## EXERCISE INSTRUCTIONS
Nothing but the pictures should be left out when you copy the records exactly.

[Structured page parsing data]
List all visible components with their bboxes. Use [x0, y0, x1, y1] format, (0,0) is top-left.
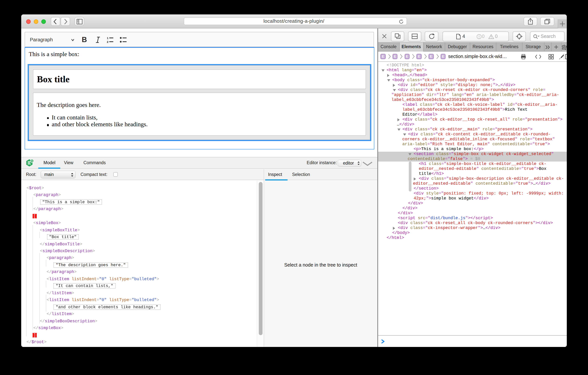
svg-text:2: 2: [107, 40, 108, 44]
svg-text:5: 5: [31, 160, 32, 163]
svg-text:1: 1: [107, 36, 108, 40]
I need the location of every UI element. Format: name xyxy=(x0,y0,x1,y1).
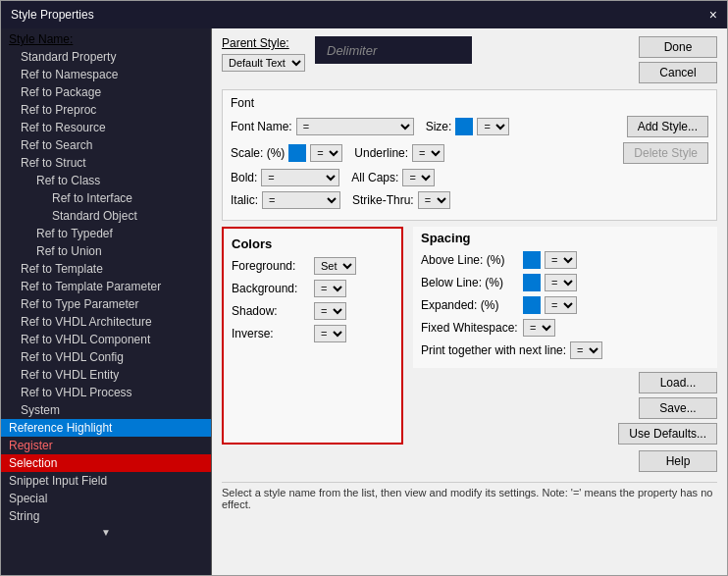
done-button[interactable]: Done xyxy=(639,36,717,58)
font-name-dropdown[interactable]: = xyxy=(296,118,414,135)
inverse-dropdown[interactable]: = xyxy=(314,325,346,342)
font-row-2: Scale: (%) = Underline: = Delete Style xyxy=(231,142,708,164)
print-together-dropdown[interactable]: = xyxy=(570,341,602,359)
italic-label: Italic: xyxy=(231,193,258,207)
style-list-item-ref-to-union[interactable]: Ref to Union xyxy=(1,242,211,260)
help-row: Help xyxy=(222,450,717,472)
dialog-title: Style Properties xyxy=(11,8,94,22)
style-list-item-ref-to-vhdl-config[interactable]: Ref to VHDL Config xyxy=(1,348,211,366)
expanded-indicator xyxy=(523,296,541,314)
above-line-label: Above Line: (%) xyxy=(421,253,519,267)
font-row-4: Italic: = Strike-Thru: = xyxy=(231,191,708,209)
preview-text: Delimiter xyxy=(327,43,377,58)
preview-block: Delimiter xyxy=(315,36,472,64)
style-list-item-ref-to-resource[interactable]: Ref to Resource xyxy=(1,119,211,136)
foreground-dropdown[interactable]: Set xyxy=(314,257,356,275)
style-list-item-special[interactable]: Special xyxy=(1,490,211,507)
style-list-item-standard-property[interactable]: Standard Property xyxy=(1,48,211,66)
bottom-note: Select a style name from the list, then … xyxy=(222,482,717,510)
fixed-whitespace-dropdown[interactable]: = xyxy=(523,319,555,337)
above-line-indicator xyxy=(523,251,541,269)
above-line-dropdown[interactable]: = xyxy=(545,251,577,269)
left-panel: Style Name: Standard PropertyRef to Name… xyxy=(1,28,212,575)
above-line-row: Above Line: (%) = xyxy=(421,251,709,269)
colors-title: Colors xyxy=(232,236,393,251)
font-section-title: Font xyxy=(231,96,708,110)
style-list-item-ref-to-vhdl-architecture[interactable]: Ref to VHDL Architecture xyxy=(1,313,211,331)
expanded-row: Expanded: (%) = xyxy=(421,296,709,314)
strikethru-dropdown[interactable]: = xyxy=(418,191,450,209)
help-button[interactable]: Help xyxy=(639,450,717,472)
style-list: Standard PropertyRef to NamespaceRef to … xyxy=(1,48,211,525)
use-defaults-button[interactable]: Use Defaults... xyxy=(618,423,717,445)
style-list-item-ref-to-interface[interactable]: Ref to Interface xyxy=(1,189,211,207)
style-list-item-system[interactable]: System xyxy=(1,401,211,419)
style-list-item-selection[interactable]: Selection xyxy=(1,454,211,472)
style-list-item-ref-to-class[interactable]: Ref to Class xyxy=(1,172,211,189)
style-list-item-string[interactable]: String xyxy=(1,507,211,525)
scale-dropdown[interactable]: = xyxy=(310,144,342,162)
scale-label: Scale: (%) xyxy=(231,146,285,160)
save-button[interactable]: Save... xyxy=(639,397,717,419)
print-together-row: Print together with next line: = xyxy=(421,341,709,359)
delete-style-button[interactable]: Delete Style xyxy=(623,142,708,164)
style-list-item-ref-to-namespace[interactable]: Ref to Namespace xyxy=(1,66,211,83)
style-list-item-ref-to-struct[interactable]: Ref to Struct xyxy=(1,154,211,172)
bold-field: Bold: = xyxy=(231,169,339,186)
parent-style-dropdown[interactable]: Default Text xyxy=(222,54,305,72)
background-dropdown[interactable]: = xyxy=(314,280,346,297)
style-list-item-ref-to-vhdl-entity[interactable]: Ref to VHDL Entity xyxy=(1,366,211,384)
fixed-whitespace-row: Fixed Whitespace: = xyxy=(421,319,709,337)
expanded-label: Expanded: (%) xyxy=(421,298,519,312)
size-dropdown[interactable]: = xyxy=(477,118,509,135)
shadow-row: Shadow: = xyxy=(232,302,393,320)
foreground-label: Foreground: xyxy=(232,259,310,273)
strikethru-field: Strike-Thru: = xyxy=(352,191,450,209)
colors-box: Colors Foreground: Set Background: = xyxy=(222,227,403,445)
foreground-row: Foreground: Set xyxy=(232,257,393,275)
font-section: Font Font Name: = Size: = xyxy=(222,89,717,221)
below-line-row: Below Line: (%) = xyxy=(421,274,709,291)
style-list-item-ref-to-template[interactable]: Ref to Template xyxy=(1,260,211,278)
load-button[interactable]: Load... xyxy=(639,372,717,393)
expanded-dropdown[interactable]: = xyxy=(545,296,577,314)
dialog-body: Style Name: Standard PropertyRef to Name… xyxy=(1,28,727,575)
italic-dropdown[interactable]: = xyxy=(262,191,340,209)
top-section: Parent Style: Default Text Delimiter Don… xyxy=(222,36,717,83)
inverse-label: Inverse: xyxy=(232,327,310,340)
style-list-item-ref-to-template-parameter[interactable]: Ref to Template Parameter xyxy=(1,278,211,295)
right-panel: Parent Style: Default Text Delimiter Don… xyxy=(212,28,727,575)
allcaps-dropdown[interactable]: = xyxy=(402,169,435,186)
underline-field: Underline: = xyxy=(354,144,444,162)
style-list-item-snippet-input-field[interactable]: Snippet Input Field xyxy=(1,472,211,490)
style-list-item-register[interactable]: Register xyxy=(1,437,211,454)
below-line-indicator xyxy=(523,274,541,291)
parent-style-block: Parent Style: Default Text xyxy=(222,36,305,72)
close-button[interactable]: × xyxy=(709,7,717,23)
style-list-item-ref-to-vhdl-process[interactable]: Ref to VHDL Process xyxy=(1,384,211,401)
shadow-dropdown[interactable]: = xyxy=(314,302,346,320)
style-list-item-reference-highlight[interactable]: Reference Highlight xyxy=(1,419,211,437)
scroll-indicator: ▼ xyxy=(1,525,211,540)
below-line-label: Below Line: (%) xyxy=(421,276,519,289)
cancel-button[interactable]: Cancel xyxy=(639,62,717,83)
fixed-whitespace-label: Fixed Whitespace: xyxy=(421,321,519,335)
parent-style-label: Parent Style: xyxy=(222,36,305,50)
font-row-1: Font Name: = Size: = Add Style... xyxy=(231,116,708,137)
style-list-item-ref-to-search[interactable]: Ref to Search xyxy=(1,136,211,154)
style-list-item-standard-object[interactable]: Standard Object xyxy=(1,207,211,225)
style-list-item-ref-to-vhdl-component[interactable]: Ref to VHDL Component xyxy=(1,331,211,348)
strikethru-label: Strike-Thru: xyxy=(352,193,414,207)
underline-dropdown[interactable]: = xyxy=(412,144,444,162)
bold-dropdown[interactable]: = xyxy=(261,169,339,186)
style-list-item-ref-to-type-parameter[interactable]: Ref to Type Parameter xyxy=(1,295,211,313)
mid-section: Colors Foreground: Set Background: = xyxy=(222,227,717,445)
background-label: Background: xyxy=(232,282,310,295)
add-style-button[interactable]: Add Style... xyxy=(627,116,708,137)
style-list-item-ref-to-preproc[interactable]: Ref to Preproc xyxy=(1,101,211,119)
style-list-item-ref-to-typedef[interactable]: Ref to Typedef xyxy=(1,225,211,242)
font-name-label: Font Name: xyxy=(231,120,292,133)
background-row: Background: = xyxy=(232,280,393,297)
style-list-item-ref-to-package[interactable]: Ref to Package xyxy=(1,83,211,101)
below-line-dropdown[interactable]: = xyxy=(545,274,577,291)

## SOLVED PROBLEM
List all visible components with their bboxes. Use [x0, y0, x1, y1] format, (0,0) is top-left.
svg-text:2: 2: [107, 40, 108, 44]
svg-text:5: 5: [31, 160, 32, 163]
svg-text:1: 1: [107, 36, 108, 40]
I need the location of every UI element. Format: name xyxy=(x0,y0,x1,y1).
done-button[interactable]: Done xyxy=(639,36,717,58)
font-name-dropdown[interactable]: = xyxy=(296,118,414,135)
inverse-dropdown[interactable]: = xyxy=(314,325,346,342)
font-row-2: Scale: (%) = Underline: = Delete Style xyxy=(231,142,708,164)
print-together-dropdown[interactable]: = xyxy=(570,341,602,359)
italic-label: Italic: xyxy=(231,193,258,207)
style-list-item-ref-to-union[interactable]: Ref to Union xyxy=(1,242,211,260)
help-row: Help xyxy=(222,450,717,472)
dialog-title: Style Properties xyxy=(11,8,94,22)
style-list-item-ref-to-vhdl-config[interactable]: Ref to VHDL Config xyxy=(1,348,211,366)
expanded-indicator xyxy=(523,296,541,314)
above-line-label: Above Line: (%) xyxy=(421,253,519,267)
font-row-4: Italic: = Strike-Thru: = xyxy=(231,191,708,209)
preview-text: Delimiter xyxy=(327,43,377,58)
preview-block: Delimiter xyxy=(315,36,472,64)
style-list-item-ref-to-resource[interactable]: Ref to Resource xyxy=(1,119,211,136)
foreground-dropdown[interactable]: Set xyxy=(314,257,356,275)
style-list-item-special[interactable]: Special xyxy=(1,490,211,507)
style-list-item-standard-property[interactable]: Standard Property xyxy=(1,48,211,66)
bottom-note: Select a style name from the list, then … xyxy=(222,482,717,510)
fixed-whitespace-dropdown[interactable]: = xyxy=(523,319,555,337)
above-line-indicator xyxy=(523,251,541,269)
above-line-dropdown[interactable]: = xyxy=(545,251,577,269)
left-panel: Style Name: Standard PropertyRef to Name… xyxy=(1,28,212,575)
above-line-row: Above Line: (%) = xyxy=(421,251,709,269)
colors-title: Colors xyxy=(232,236,393,251)
font-section-title: Font xyxy=(231,96,708,110)
style-list-item-ref-to-vhdl-architecture[interactable]: Ref to VHDL Architecture xyxy=(1,313,211,331)
expanded-row: Expanded: (%) = xyxy=(421,296,709,314)
strikethru-dropdown[interactable]: = xyxy=(418,191,450,209)
help-button[interactable]: Help xyxy=(639,450,717,472)
style-list: Standard PropertyRef to NamespaceRef to … xyxy=(1,48,211,525)
use-defaults-button[interactable]: Use Defaults... xyxy=(618,423,717,445)
style-list-item-ref-to-interface[interactable]: Ref to Interface xyxy=(1,189,211,207)
style-list-item-system[interactable]: System xyxy=(1,401,211,419)
style-list-item-selection[interactable]: Selection xyxy=(1,454,211,472)
style-list-item-ref-to-class[interactable]: Ref to Class xyxy=(1,172,211,189)
style-list-item-string[interactable]: String xyxy=(1,507,211,525)
scale-dropdown[interactable]: = xyxy=(310,144,342,162)
scale-label: Scale: (%) xyxy=(231,146,285,160)
save-button[interactable]: Save... xyxy=(639,397,717,419)
print-together-row: Print together with next line: = xyxy=(421,341,709,359)
delete-style-button[interactable]: Delete Style xyxy=(623,142,708,164)
style-list-item-ref-to-namespace[interactable]: Ref to Namespace xyxy=(1,66,211,83)
style-list-item-ref-to-struct[interactable]: Ref to Struct xyxy=(1,154,211,172)
bold-field: Bold: = xyxy=(231,169,339,186)
parent-style-dropdown[interactable]: Default Text xyxy=(222,54,305,72)
background-dropdown[interactable]: = xyxy=(314,280,346,297)
style-list-item-ref-to-vhdl-entity[interactable]: Ref to VHDL Entity xyxy=(1,366,211,384)
fixed-whitespace-row: Fixed Whitespace: = xyxy=(421,319,709,337)
expanded-label: Expanded: (%) xyxy=(421,298,519,312)
size-dropdown[interactable]: = xyxy=(477,118,509,135)
shadow-row: Shadow: = xyxy=(232,302,393,320)
foreground-label: Foreground: xyxy=(232,259,310,273)
strikethru-field: Strike-Thru: = xyxy=(352,191,450,209)
colors-box: Colors Foreground: Set Background: = xyxy=(222,227,403,445)
foreground-row: Foreground: Set xyxy=(232,257,393,275)
font-section: Font Font Name: = Size: = xyxy=(222,89,717,221)
below-line-row: Below Line: (%) = xyxy=(421,274,709,291)
style-list-item-ref-to-template[interactable]: Ref to Template xyxy=(1,260,211,278)
load-button[interactable]: Load... xyxy=(639,372,717,393)
expanded-dropdown[interactable]: = xyxy=(545,296,577,314)
dialog-body: Style Name: Standard PropertyRef to Name… xyxy=(1,28,727,575)
italic-dropdown[interactable]: = xyxy=(262,191,340,209)
top-section: Parent Style: Default Text Delimiter Don… xyxy=(222,36,717,83)
inverse-label: Inverse: xyxy=(232,327,310,340)
style-list-item-ref-to-template-parameter[interactable]: Ref to Template Parameter xyxy=(1,278,211,295)
right-panel: Parent Style: Default Text Delimiter Don… xyxy=(212,28,727,575)
allcaps-dropdown[interactable]: = xyxy=(402,169,435,186)
underline-field: Underline: = xyxy=(354,144,444,162)
style-list-item-snippet-input-field[interactable]: Snippet Input Field xyxy=(1,472,211,490)
style-list-item-register[interactable]: Register xyxy=(1,437,211,454)
below-line-indicator xyxy=(523,274,541,291)
parent-style-block: Parent Style: Default Text xyxy=(222,36,305,72)
close-button[interactable]: × xyxy=(709,7,717,23)
style-list-item-ref-to-vhdl-process[interactable]: Ref to VHDL Process xyxy=(1,384,211,401)
shadow-dropdown[interactable]: = xyxy=(314,302,346,320)
style-list-item-reference-highlight[interactable]: Reference Highlight xyxy=(1,419,211,437)
scroll-indicator: ▼ xyxy=(1,525,211,540)
below-line-label: Below Line: (%) xyxy=(421,276,519,289)
cancel-button[interactable]: Cancel xyxy=(639,62,717,83)
fixed-whitespace-label: Fixed Whitespace: xyxy=(421,321,519,335)
parent-style-label: Parent Style: xyxy=(222,36,305,50)
font-row-1: Font Name: = Size: = Add Style... xyxy=(231,116,708,137)
style-list-item-ref-to-search[interactable]: Ref to Search xyxy=(1,136,211,154)
style-list-item-standard-object[interactable]: Standard Object xyxy=(1,207,211,225)
style-list-item-ref-to-vhdl-component[interactable]: Ref to VHDL Component xyxy=(1,331,211,348)
strikethru-label: Strike-Thru: xyxy=(352,193,414,207)
underline-dropdown[interactable]: = xyxy=(412,144,444,162)
bold-dropdown[interactable]: = xyxy=(261,169,339,186)
style-list-item-ref-to-type-parameter[interactable]: Ref to Type Parameter xyxy=(1,295,211,313)
mid-section: Colors Foreground: Set Background: = xyxy=(222,227,717,445)
background-label: Background: xyxy=(232,282,310,295)
add-style-button[interactable]: Add Style... xyxy=(627,116,708,137)
style-list-item-ref-to-preproc[interactable]: Ref to Preproc xyxy=(1,101,211,119)
style-list-item-ref-to-typedef[interactable]: Ref to Typedef xyxy=(1,225,211,242)
font-name-label: Font Name: xyxy=(231,120,292,133)
background-row: Background: = xyxy=(232,280,393,297)
style-list-item-ref-to-package[interactable]: Ref to Package xyxy=(1,83,211,101)
below-line-dropdown[interactable]: = xyxy=(545,274,577,291)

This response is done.